1. Electric field caused by a charge (or group of charges) is defined in terms of its effect on a test charge, given by the formula: E ⃗=lim┬(q_(0→0) )⁡〖F ⃗/q_0 〗

I understand that the point charge must be infinitesimally small in order not to affect the field in question, so it makes sense to take the limit of q$_{0}$ to 0. However, I do not understand why my book states the following: "If the charge(s) creating the field could be considered fixed in place, then we would not have to assume the test charge is small." Can someone please clarify?

Last edited: Oct 25, 2012
2. Oct 25, 2012

SammyS

Staff Emeritus
Hello Von Neumann. Welcome to PF !

It's not that the "test charge", q0, changes the field by producing a field of its own, it's that the test charge may alter the field produced by the other charges, if it, q0, alters the configuration of the other charges. That's particularly a problem if the field is produced by charges on a conductor.

3. Oct 27, 2012

Von Neumann

Thanks for the reply, and I'm glad to be a part of PF!

I'm still confused on this, though. You say that the test charge, q0, does not change the field by the production of its own electric field, and that the problem to consider is the test charge altering the configuration of other charges. However, how is it possible for the test charge to alter the configuration of other charges without an electric field of its own to exert a force in order to cause such an alteration? Additionally, going back to my original question, why is the charge not required to be infinitesimal for the case when the charges are stationary?

4. Oct 27, 2012

SammyS

Staff Emeritus
I suppose I could have made my statement clearer.
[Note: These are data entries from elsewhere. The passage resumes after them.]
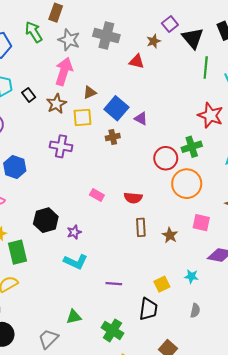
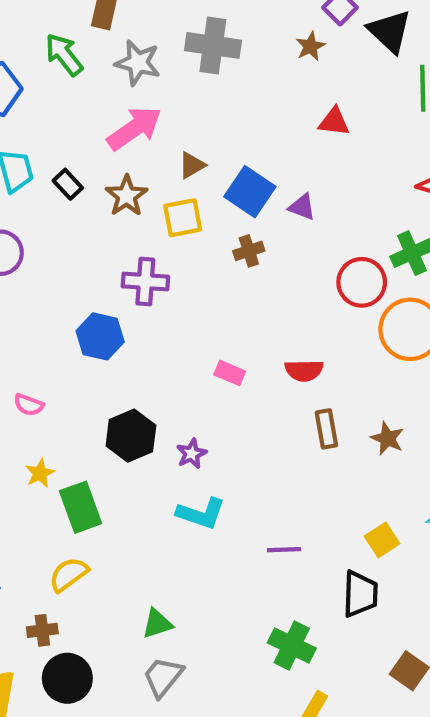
red triangle: (137, 61) -> (334, 122), moved
pink arrow: (64, 71) -> (134, 128), turned 44
blue hexagon: (15, 167) -> (100, 336), moved
green triangle: (74, 317) -> (157, 624), moved

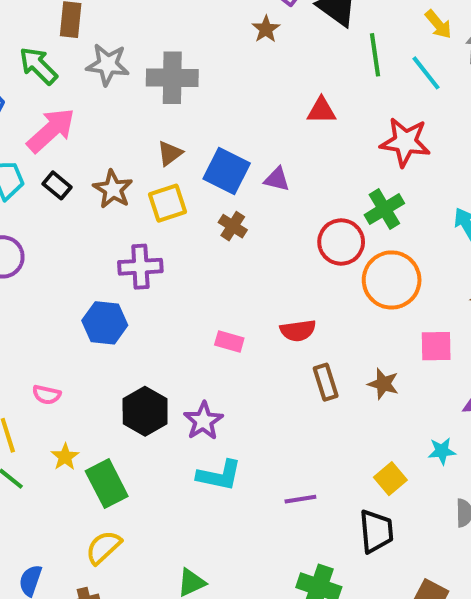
gray cross: (213, 45) -> (172, 78), moved
red triangle: (334, 122) -> (322, 110), moved
pink arrow: (134, 128) -> (51, 130), moved
brown cross: (249, 251) -> (233, 226), turned -32
purple star: (192, 454) -> (203, 421), size x1.4

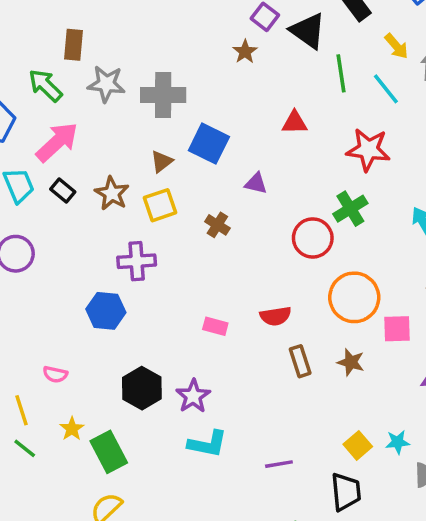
blue square: (227, 171) -> (209, 144), moved
orange circle: (392, 280) -> (354, 297), moved
cyan star: (442, 451) -> (398, 442), moved

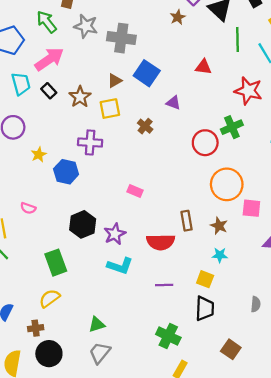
red semicircle: (276, 316) -> (161, 242), moved, size x1.4
yellow star: (72, 429) -> (39, 155), moved
cyan star: (398, 442) -> (220, 255), moved
yellow square: (358, 445) -> (205, 279), moved, turned -36

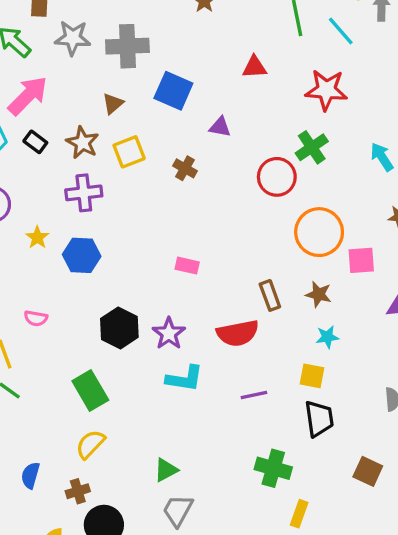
brown triangle: (115, 81) -> (113, 103), moved
purple cross: (90, 142) -> (84, 193), moved

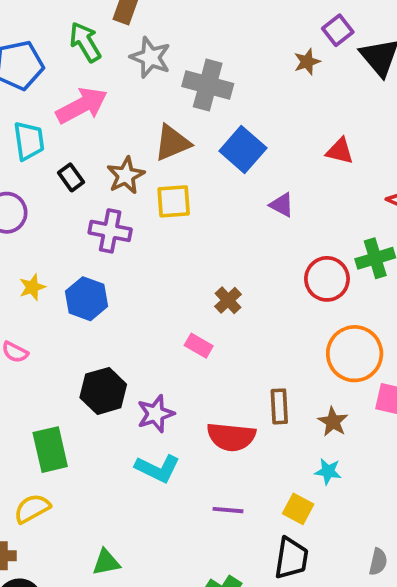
brown triangle: (113, 103) -> (172, 143), size x1.5
black rectangle: (35, 142) -> (71, 177), moved
brown cross: (185, 168) -> (228, 300), moved
yellow star: (37, 237) -> (32, 287), moved

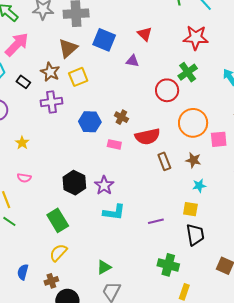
red triangle: (340, 151) -> (145, 34), moved, turned 49
blue hexagon: (87, 299) -> (90, 122), moved
red semicircle: (231, 437) -> (148, 137), moved

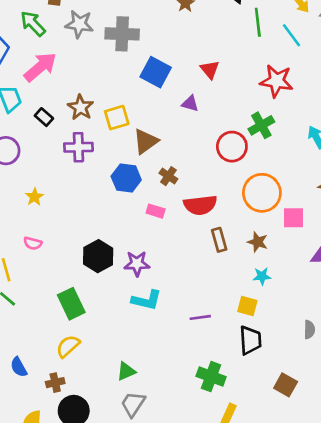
brown triangle: (68, 48) -> (146, 141), moved
purple star: (104, 185) -> (137, 264), turned 30
blue semicircle: (23, 272) -> (19, 367), turned -49

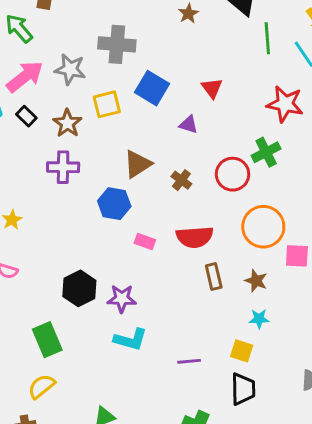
gray star: (79, 24) -> (70, 69), moved
black rectangle: (44, 117) -> (26, 116), moved
yellow square: (117, 118) -> (107, 104), moved
brown cross: (168, 176) -> (181, 180), moved

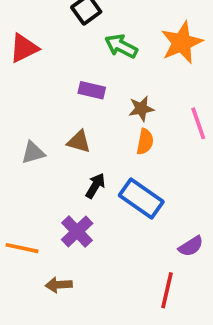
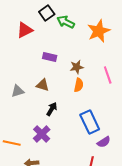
green arrow: (121, 46) -> (66, 22), moved
red triangle: (24, 48) -> (25, 30), moved
blue rectangle: (141, 199) -> (90, 122), moved, turned 30

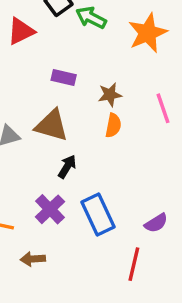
brown triangle: (43, 85) -> (52, 125), size x1.5
blue rectangle: (90, 122) -> (98, 214), moved

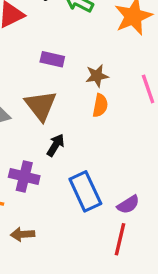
brown triangle: (52, 125) -> (41, 105), turned 36
purple cross: (50, 209) -> (24, 176), moved, turned -32
purple semicircle: (156, 223) -> (128, 205), moved

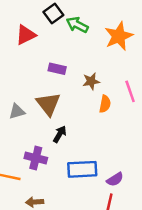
orange semicircle: (100, 105) -> (105, 104), moved
blue rectangle: (85, 191) -> (82, 169), turned -68

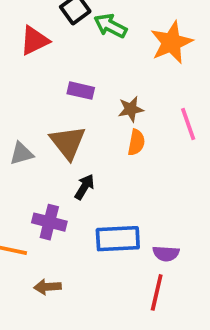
orange semicircle: (105, 104) -> (136, 142), moved
purple semicircle: (115, 179) -> (166, 254), turned 36

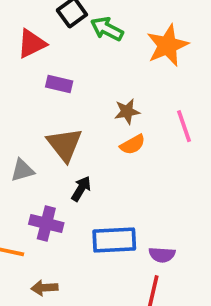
purple rectangle: (81, 91) -> (59, 84), moved
orange semicircle: (136, 142) -> (133, 145), turned 50
gray triangle: (22, 154) -> (22, 170), moved

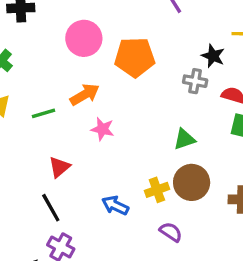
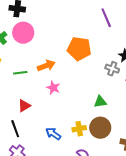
pink circle: (84, 38) -> (23, 33), moved

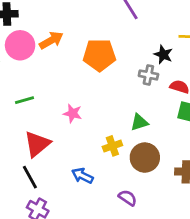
orange arrow: (46, 66) -> (51, 40), moved
red triangle: (24, 106) -> (37, 144), size x1.5
yellow cross: (79, 129) -> (112, 146), moved

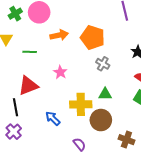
orange arrow: (51, 40) -> (59, 35), moved
gray cross: (148, 75) -> (103, 64), moved
yellow cross: (112, 146) -> (81, 104), size x1.5

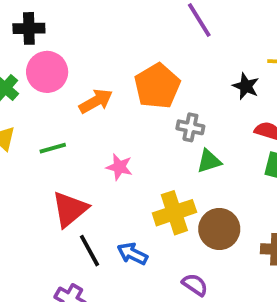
orange pentagon: (93, 37) -> (157, 86), turned -30
green triangle: (105, 94) -> (209, 161), moved
black line: (16, 107) -> (90, 251), moved

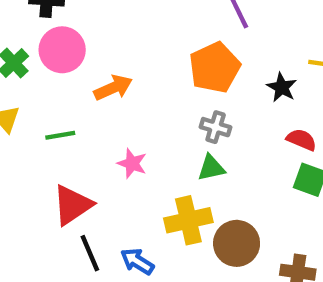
orange pentagon: (157, 86) -> (215, 67), moved
green triangle: (209, 161) -> (211, 168), moved

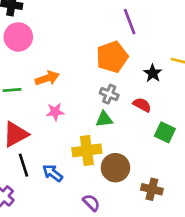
orange arrow: (113, 88) -> (47, 78), moved
red semicircle: (302, 140) -> (142, 105), moved
pink star: (132, 163) -> (55, 112), turned -30

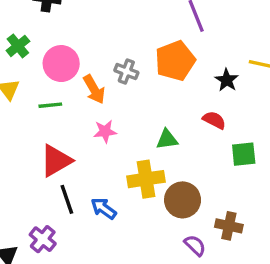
pink circle: (18, 37) -> (61, 64), moved
orange arrow: (47, 78) -> (94, 89), turned 80
gray cross: (109, 94) -> (126, 71), moved
green square: (165, 132) -> (244, 154), turned -30
purple semicircle: (91, 203) -> (195, 245), moved

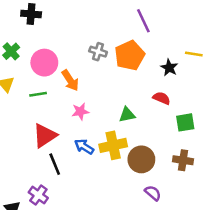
gray cross: (126, 71) -> (98, 52), moved
blue arrow: (104, 208) -> (84, 147), moved
brown cross: (229, 226) -> (183, 160), moved

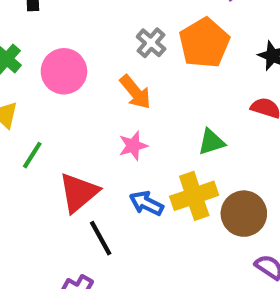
gray cross: (98, 52) -> (151, 43), turned 30
orange arrow: (70, 80) -> (135, 92), moved
green line: (38, 94) -> (32, 155), moved, turned -42

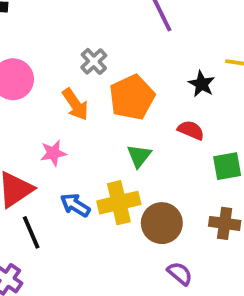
orange pentagon: (204, 43) -> (132, 97), moved
green triangle: (211, 142) -> (139, 156), turned -40
pink star: (133, 146) -> (53, 153), moved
The purpose of the test charge is to detect whatever electric field was present prior to the test charge being introduced into the situation. You're not interested in the field produced by the test charge.

Suppose you place a test charge, q0, into a pre-existing static electric field, E. The force, F, exerted on the test charge by the pre-existing static electric field, is F = q0E, and that has no dependence upon any electric field produced by the test charge. Yes, placing the test charge at a location will alter the electric field, but the purpose of the test charge is to measure the field which existed prior to introducing the test charge. If the locations of the charges producing the pre-existing electric field are unaltered by the introduction of the test charge, then F/q0 gives an accurate measure of pre-existing electric field at the location of the test charge.

However, if the charges producing the pre-existing electric field can have their locations altered by the field produced by introducing the test charge, then you want to use as small a test charge as is practical, or better yet, if you can do it, use a sequence of test charges to determine $\displaystyle \lim_{q_0\,\to\,0\,}\, \frac{\textbf{F}}{q_0}\ .$

5. Oct 29, 2012

Von Neumann

So basically, in the case that you are calculating the pre-existing electric field produced by static charges, the test charge does not alter the configuration and therefore does not need to be infinitesimal. Additionally, in the case that you are calculating the electric produced by moving charges, the test charge does alter the configuration and does need to be infinitesimal. Is this right? I'm not sure whether an altering of the configuration of charges depends on the magnitude of the pre-existing electric field or a velocity associated with the charges. Why not always use a sequence of test charges to be sure that the configuration of charges does not alter?